> [TRY IT]
In the entries below, find each line bearing the string "親作品一覧" and copy it.

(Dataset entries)
--- --- ---

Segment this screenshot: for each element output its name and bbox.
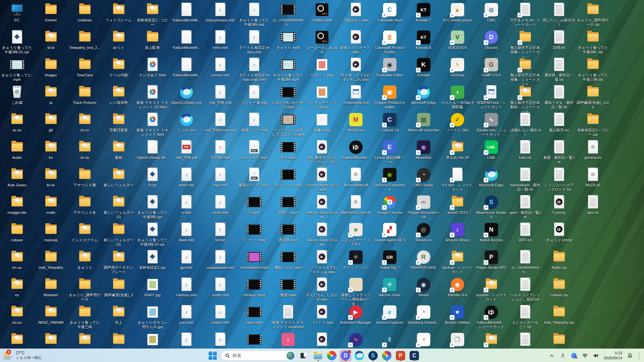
desktop-icon[interactable]: ゆきゅうり.ymmp bbox=[542, 222, 576, 242]
desktop-icon[interactable]: ♪sirofo.mid bbox=[203, 194, 237, 215]
desktop-icon[interactable]: 説明.txt bbox=[542, 29, 576, 50]
desktop-icon[interactable]: ▶答え知っててもむずいわこれ.wav bbox=[339, 57, 373, 82]
desktop-icon[interactable]: YukkuriMovieM... bbox=[169, 29, 203, 50]
desktop-icon[interactable]: きゅうり食ってた午後3時.mp4 bbox=[271, 57, 305, 82]
desktop-icon[interactable]: NT2Untitled.ppsf bbox=[305, 2, 339, 22]
desktop-icon[interactable]: K↗Kontakt bbox=[407, 57, 440, 77]
desktop-icon[interactable]: ♪aorin.mid bbox=[169, 167, 203, 187]
desktop-icon[interactable]: open.mp4 bbox=[237, 304, 271, 325]
desktop-icon[interactable]: 9.cpr bbox=[136, 167, 169, 187]
taskbar-powerpoint-icon[interactable]: P bbox=[395, 350, 406, 361]
desktop-icon[interactable]: ▶新規エクスポート.wav bbox=[339, 29, 373, 55]
desktop-icon[interactable]: ♪PVTNd.mid bbox=[203, 139, 237, 160]
desktop-icon[interactable]: Mixdown bbox=[34, 277, 68, 297]
desktop-icon[interactable]: S↗MuseScore Studio 4 bbox=[474, 194, 508, 220]
desktop-icon[interactable]: ∿↗JQuake.exe - ショートカット bbox=[474, 112, 508, 137]
desktop-icon[interactable]: 新規 テキスト ドキュメント.html bbox=[136, 112, 169, 137]
desktop-icon[interactable]: ヘルスコンプレッション__歌詞.txt bbox=[508, 277, 542, 302]
desktop-icon[interactable]: akis.txt bbox=[576, 194, 610, 215]
desktop-icon[interactable] bbox=[68, 332, 102, 348]
desktop-icon[interactable]: きゅうり食ってた午後3時-01.cpr bbox=[0, 29, 34, 55]
desktop-icon[interactable]: 選択肢 - 親作品一覧.txt bbox=[542, 57, 576, 82]
desktop-icon[interactable]: ♪タイトル未設定.tempo.mid bbox=[237, 29, 271, 55]
desktop-icon[interactable]: ↗9.5.xlsx - ショートカット bbox=[440, 167, 474, 192]
desktop-icon[interactable]: ♪meroin.mid bbox=[203, 57, 237, 77]
desktop-icon[interactable]: ↗HDDFMT.exe - ショートカット bbox=[474, 84, 508, 110]
desktop-icon[interactable]: Gemini bbox=[34, 2, 68, 22]
desktop-icon[interactable]: ↗backup - ショートカット bbox=[440, 249, 474, 275]
desktop-icon[interactable]: ▶001_東北きりたん（ノーマル）_今じゃ... bbox=[305, 139, 339, 169]
volume-icon[interactable] bbox=[593, 352, 599, 359]
desktop-icon[interactable]: 新しいフォルダー bbox=[102, 167, 136, 187]
desktop-icon[interactable]: ♪きゅうり食ってた午後3時.mid bbox=[237, 2, 271, 27]
desktop-icon[interactable]: 名称未設定1 - コピー.zip bbox=[576, 112, 610, 137]
desktop-icon[interactable]: ゆ↗YukkuriMovieM... - ショートカット bbox=[474, 304, 508, 329]
desktop-icon[interactable]: ↗無人販売不正行為画像 - ショートカッ... bbox=[508, 29, 542, 59]
desktop-icon[interactable]: open - 親作品一覧.txt bbox=[508, 194, 542, 220]
desktop-icon[interactable]: Images bbox=[34, 57, 68, 77]
desktop-icon[interactable]: 最新 bbox=[102, 139, 136, 160]
desktop-icon[interactable]: LINE↗LINE bbox=[474, 139, 508, 160]
taskbar-musescore-studio-icon[interactable]: S bbox=[367, 350, 379, 361]
taskbar-task-view-icon[interactable] bbox=[299, 350, 310, 361]
tray-person-icon[interactable] bbox=[559, 352, 566, 359]
desktop-icon[interactable]: createdump.exe bbox=[339, 84, 373, 105]
notification-bell-icon[interactable]: z bbox=[627, 352, 633, 359]
desktop-icon[interactable]: ▶↗Activation Manager bbox=[339, 304, 373, 325]
desktop-icon[interactable]: ▦↗Minecraft Launcher bbox=[407, 112, 440, 132]
taskbar-discord-icon[interactable]: D bbox=[340, 350, 351, 361]
desktop-icon[interactable]: ▶パストラ.wav bbox=[305, 304, 339, 325]
desktop-icon[interactable]: F.mp4 bbox=[237, 194, 271, 215]
desktop-icon[interactable]: KT↗Kontakt 7 bbox=[407, 2, 440, 22]
desktop-icon[interactable]: ◉↗GeForce Experience bbox=[373, 167, 407, 192]
desktop-icon[interactable]: ⚙AWSSDK.Core.dll bbox=[339, 194, 373, 215]
taskbar-chrome-profile-icon[interactable] bbox=[381, 350, 392, 361]
desktop-icon[interactable]: id-id bbox=[34, 29, 68, 50]
desktop-icon[interactable]: Telepathy_Inst_2... bbox=[68, 29, 102, 50]
desktop-icon[interactable]: ♪↗Amazon Music bbox=[440, 222, 474, 242]
desktop-icon[interactable]: 井上.mp4 bbox=[271, 139, 305, 160]
desktop-icon[interactable]: ↗孤独なインディーゲーム開発者の一生 ... bbox=[339, 277, 373, 306]
desktop-icon[interactable]: manisekarin - 親作品一覧.txt bbox=[508, 167, 542, 192]
desktop-icon[interactable]: ♪kotusytuaaus.mid bbox=[203, 2, 237, 22]
desktop-icon[interactable]: きゅうりポカコレ用サムネ.jpg bbox=[136, 304, 169, 329]
desktop-icon[interactable]: NKSC_PARAM bbox=[34, 304, 68, 325]
desktop-icon[interactable]: レジ袋有料 bbox=[102, 84, 136, 105]
desktop-icon[interactable]: ◉↗Blender 4.4 bbox=[440, 277, 474, 297]
desktop-icon[interactable]: きゅうり食ってた午後三時.zip bbox=[576, 57, 610, 82]
desktop-icon[interactable]: ko-kr bbox=[34, 167, 68, 187]
desktop-icon[interactable]: YukkuriMovieM... bbox=[169, 2, 203, 22]
desktop-icon[interactable]: ▣↗Crypton Product Installer bbox=[373, 84, 407, 110]
desktop-icon[interactable]: ▶こってゅｈｄすおｆｓｂふぁ.wav bbox=[305, 249, 339, 275]
desktop-icon[interactable] bbox=[542, 332, 576, 348]
desktop-icon[interactable]: ◉↗Controller Editor bbox=[373, 57, 407, 77]
desktop-icon[interactable]: ◎↗Reaktor 6 bbox=[407, 222, 440, 242]
desktop-icon[interactable]: 新しいフォルダー (2) bbox=[102, 194, 136, 220]
desktop-icon[interactable]: ♪rajio.mid bbox=[203, 167, 237, 187]
desktop-icon[interactable]: runtimes bbox=[68, 2, 102, 22]
desktop-icon[interactable]: maniuta bbox=[34, 222, 68, 242]
desktop-icon[interactable]: 新規 テキスト ドキュメント (2).html bbox=[136, 84, 169, 110]
desktop-icon[interactable]: テンポあて.html bbox=[136, 57, 169, 77]
desktop-icon[interactable]: MMoZA.exe bbox=[339, 112, 373, 132]
desktop-icon[interactable]: ヘッドフォンはずしててよかっt.mp4 bbox=[271, 112, 305, 137]
desktop-icon[interactable] bbox=[102, 332, 136, 348]
desktop-icon[interactable]: ksks.txt bbox=[508, 139, 542, 160]
desktop-icon[interactable] bbox=[508, 332, 542, 348]
desktop-icon[interactable]: ⚙Accessibility.dll bbox=[339, 167, 373, 187]
desktop-icon[interactable]: まにまにわーるど！.txt bbox=[508, 304, 542, 329]
desktop-icon[interactable]: だれだFXいれたやつ.mp4 bbox=[271, 84, 305, 110]
desktop-icon[interactable]: 通知うぜえ.mp4 bbox=[271, 249, 305, 270]
desktop-icon[interactable]: ✳↗ポリリリリズム bbox=[339, 249, 373, 270]
taskbar-clock[interactable]: 5:23 2025/09/14 bbox=[604, 351, 622, 360]
desktop-icon[interactable]: ↗筆まめ Ver.28 bbox=[440, 139, 474, 160]
desktop-icon[interactable]: KT↗Kontakt 8 bbox=[407, 29, 440, 50]
desktop-icon[interactable]: cubase.zip bbox=[542, 277, 576, 297]
desktop-icon[interactable]: 営業日変更 bbox=[102, 112, 136, 132]
desktop-icon[interactable]: ☻↗ぷよぷよ™テトリス® 2 bbox=[339, 222, 373, 247]
desktop-icon[interactable]: en-us bbox=[0, 249, 34, 270]
desktop-icon[interactable]: 画像1.png bbox=[305, 112, 339, 132]
desktop-icon[interactable]: ◔↗Steinberg Downlo... bbox=[407, 304, 440, 325]
desktop-icon[interactable]: ♪dram.mid bbox=[169, 222, 203, 242]
desktop-icon[interactable]: ▶Groove Agent SE 01.wav bbox=[305, 167, 339, 192]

--- --- ---

> [ANSWER BOX]
desktop-icon[interactable]: 選択肢 - 親作品一覧.txt bbox=[542, 57, 576, 82]
desktop-icon[interactable]: open - 親作品一覧.txt bbox=[508, 194, 542, 220]
desktop-icon[interactable]: manisekarin - 親作品一覧.txt bbox=[508, 167, 542, 192]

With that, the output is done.